$$ g(z) = \frac{ e^{2 \pi i z}}{ (1 - e^{2 \pi i z})^2} $$ has a double pole at $ z = 0$. So $z^2 g(z) $ is holomorphic at $ z = 0$. So this can be expanded as a series $\Sigma a_n z^n$, which convergent absolutely and uniformly. Thus $$a_1 = \frac{d}{dz} z^2 g(z) |_{z=0}. $$ But $ \frac{d}{dz} z^2 g(z) $ has a single pole at $z=0$.
( since $$ \frac{d}{dz} z^2 g(z) = \frac{2ze^{2 \pi i z} (2 \pi i z e^{2 \pi i z} + (1 + \pi i z)(1 - e^{2 \pi i z}))}{(1 - e^{2 \pi i z})^3} $$)

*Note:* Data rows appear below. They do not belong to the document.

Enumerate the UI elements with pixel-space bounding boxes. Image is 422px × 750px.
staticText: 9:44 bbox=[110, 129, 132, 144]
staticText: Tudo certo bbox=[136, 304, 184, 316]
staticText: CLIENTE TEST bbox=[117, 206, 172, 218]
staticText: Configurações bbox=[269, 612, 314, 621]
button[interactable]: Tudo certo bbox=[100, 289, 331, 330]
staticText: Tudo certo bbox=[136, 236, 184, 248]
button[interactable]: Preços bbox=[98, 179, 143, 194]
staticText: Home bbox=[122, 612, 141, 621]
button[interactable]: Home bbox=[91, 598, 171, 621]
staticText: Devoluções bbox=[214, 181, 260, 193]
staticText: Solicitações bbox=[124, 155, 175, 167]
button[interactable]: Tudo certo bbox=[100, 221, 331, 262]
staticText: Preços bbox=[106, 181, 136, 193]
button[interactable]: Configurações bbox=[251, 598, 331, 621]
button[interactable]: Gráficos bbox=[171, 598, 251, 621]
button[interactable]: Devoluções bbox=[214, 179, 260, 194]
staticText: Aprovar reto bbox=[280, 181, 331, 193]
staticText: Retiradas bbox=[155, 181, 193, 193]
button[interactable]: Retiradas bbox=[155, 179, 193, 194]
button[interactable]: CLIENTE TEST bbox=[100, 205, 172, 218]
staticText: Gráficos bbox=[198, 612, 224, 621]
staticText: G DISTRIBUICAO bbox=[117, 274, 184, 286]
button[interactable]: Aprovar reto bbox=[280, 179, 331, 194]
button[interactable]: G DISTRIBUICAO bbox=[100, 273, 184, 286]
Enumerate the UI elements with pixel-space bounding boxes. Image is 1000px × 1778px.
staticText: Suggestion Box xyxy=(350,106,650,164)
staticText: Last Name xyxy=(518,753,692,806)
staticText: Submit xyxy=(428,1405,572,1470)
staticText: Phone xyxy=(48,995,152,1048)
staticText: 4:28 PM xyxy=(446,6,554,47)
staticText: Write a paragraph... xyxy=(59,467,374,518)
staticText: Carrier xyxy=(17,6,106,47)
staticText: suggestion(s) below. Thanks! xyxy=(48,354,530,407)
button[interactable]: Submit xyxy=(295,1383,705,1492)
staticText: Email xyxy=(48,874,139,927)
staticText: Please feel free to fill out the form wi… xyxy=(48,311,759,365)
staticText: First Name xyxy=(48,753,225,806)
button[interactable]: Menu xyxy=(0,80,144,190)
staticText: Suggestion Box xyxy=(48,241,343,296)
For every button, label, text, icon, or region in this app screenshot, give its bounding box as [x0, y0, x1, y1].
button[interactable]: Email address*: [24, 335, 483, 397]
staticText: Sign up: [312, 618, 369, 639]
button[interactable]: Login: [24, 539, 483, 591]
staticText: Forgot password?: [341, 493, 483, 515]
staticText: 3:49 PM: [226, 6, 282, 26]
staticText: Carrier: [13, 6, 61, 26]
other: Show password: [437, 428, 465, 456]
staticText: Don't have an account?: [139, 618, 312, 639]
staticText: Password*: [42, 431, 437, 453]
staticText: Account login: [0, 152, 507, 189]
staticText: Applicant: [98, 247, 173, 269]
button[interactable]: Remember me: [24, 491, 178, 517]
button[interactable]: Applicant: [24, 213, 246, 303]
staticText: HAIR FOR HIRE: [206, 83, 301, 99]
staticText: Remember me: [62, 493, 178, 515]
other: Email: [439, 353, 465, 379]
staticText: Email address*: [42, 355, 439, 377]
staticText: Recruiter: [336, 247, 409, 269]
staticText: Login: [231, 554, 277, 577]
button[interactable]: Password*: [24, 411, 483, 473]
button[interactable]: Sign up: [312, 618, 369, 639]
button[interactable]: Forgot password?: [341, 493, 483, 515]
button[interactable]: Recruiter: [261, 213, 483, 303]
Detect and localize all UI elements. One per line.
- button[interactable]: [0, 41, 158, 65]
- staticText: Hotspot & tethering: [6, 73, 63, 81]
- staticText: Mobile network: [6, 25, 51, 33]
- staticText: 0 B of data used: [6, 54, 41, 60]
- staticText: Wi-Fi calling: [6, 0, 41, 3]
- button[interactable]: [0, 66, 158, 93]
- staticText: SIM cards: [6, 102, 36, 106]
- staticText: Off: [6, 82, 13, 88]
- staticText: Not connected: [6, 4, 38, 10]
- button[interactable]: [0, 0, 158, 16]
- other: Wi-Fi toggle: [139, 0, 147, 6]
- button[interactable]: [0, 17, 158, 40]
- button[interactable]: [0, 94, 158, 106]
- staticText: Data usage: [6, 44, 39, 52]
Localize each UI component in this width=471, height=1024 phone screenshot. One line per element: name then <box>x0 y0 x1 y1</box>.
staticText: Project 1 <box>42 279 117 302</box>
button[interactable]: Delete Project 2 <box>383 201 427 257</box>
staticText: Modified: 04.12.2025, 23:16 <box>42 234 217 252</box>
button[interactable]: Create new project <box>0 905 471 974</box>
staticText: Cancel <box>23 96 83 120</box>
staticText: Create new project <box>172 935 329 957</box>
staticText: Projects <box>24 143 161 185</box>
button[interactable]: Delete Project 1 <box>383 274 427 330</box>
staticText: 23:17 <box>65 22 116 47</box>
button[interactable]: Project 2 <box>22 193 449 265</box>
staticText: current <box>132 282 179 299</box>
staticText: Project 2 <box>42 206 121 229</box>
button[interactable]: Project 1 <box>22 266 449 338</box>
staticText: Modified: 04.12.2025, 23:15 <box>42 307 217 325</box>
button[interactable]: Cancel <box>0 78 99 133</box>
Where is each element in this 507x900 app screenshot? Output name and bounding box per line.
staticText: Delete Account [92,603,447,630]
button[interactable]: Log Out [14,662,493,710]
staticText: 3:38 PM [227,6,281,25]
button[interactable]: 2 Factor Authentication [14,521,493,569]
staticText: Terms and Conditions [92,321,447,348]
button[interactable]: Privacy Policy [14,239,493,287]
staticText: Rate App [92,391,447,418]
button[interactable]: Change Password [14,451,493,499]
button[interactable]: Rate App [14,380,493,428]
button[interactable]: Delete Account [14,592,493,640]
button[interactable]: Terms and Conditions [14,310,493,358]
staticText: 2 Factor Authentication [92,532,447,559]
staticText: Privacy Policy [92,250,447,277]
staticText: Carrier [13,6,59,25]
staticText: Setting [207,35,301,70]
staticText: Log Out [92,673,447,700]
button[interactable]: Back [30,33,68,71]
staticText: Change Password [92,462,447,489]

Which is wrong? Please help.
P.S. My text says $a_1 = 0, a_2 = -1/12.$
Write $w=2\pi i z$. Your function is then $$\frac{e^w}{(1-e^w)^2}=\frac1{(1-e^w)(e^{-w}-1)} =\frac{1}{2-e^w-e^{-w}}=\frac1{2-2\cosh w} =\frac1{-w^2-w^4/12-\cdots}$$ where the series has only even powers of $w$.
Therefore $$\frac{e^w}{(1-e^w)^2} =-\frac1{w^2}\left(1+\frac{w^2}{12}+\cdots\right)^{-1} =-\frac1{w^2}\left(1-\frac{w^2}{12}+b_4w^4+b_6w^6+\cdots\right)$$ for some $b_{2k}$. (In general these can be expressed in terms of Bernoulli numbers).
Putting this back in terms of $z$ gives $$\frac1{4\pi^2z^2}\left(1+\frac{\pi^2 z^2}{3}+16\pi^4 b_4z^2 -64\pi^6 b_6z^6+\cdots\right)$$ etc.